Optional character vectors of regex patterns used to select source columns. drop is applied before keep.

rename

Optional named character vector or list mapping source column names to output column names, e.g. c(conm = "company_name").

alt_table_name

Optional output basename when out_file is omitted.

chunk_size

Number of rows fetched and written per chunk.

transfer_method

Transfer backend: "dbi" for the stable DBI path or "adbc" for the optional Arrow/ADBC path.

numeric_mode

Numeric handling mode for PostgreSQL numeric columns. The default "decimal" transfers them as text and writes bounded numeric(p, s) columns as Arrow decimal Parquet columns. "float64" casts them to DOUBLE PRECISION before transfer. "text" transfers them as text without recreating decimal types. "raw" keeps the backend default.

con

Optional existing DBI connection.

metadata

Optional named list of Parquet schema metadata.

use_comment

If TRUE (the default), the PostgreSQL table comment is fetched and stored as last_modified in the Parquet schema metadata.
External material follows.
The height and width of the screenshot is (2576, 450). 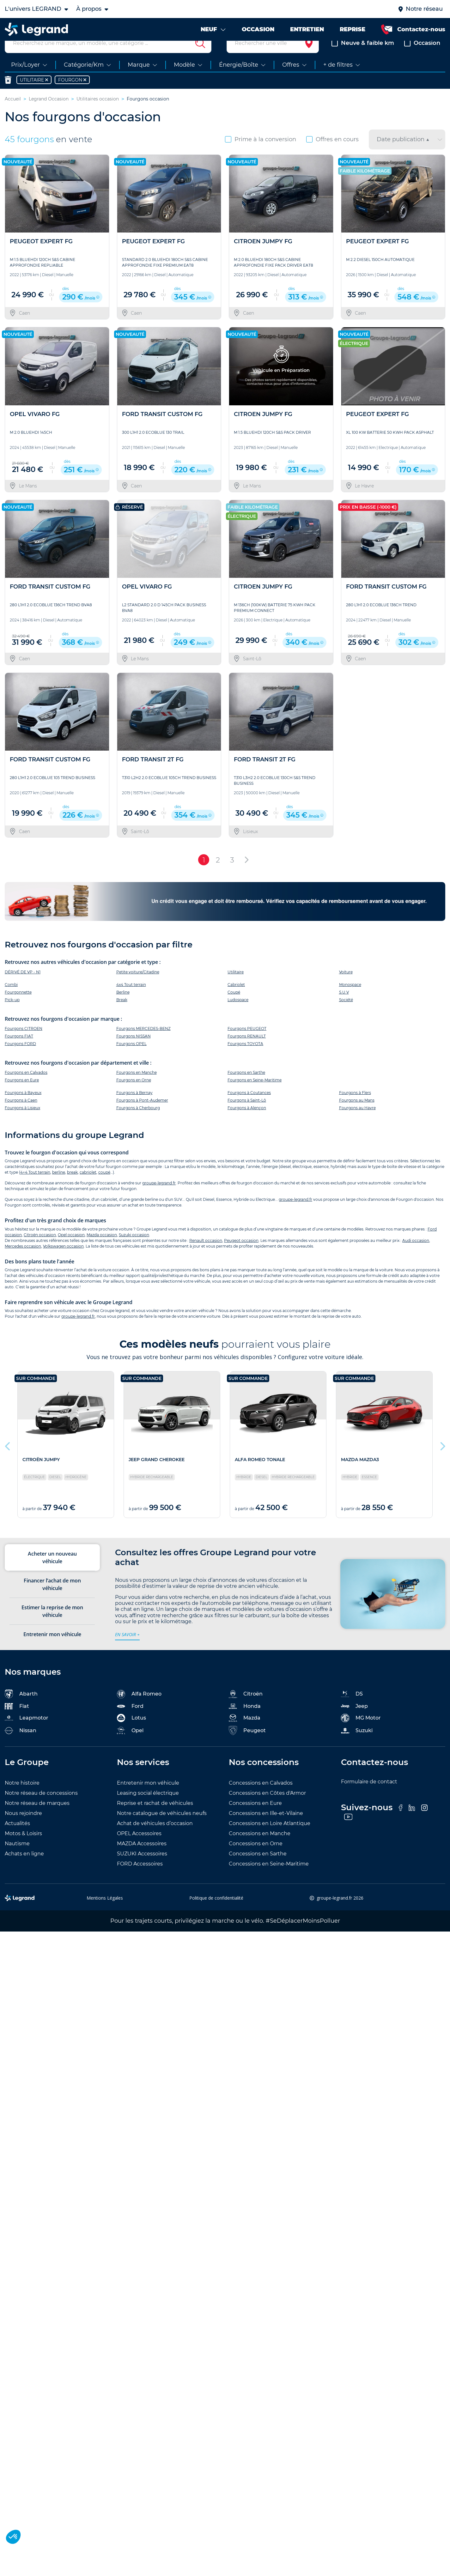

Has no effect when the table has no comment. A last_modified key already present in metadata takes precedence.

col_types

Optional named list of Arrow output type overrides. Names refer to output column names after rename.

tz

Time zone used to interpret TIMESTAMP WITHOUT TIME ZONE columns.

Value

Invisibly returns the output file path.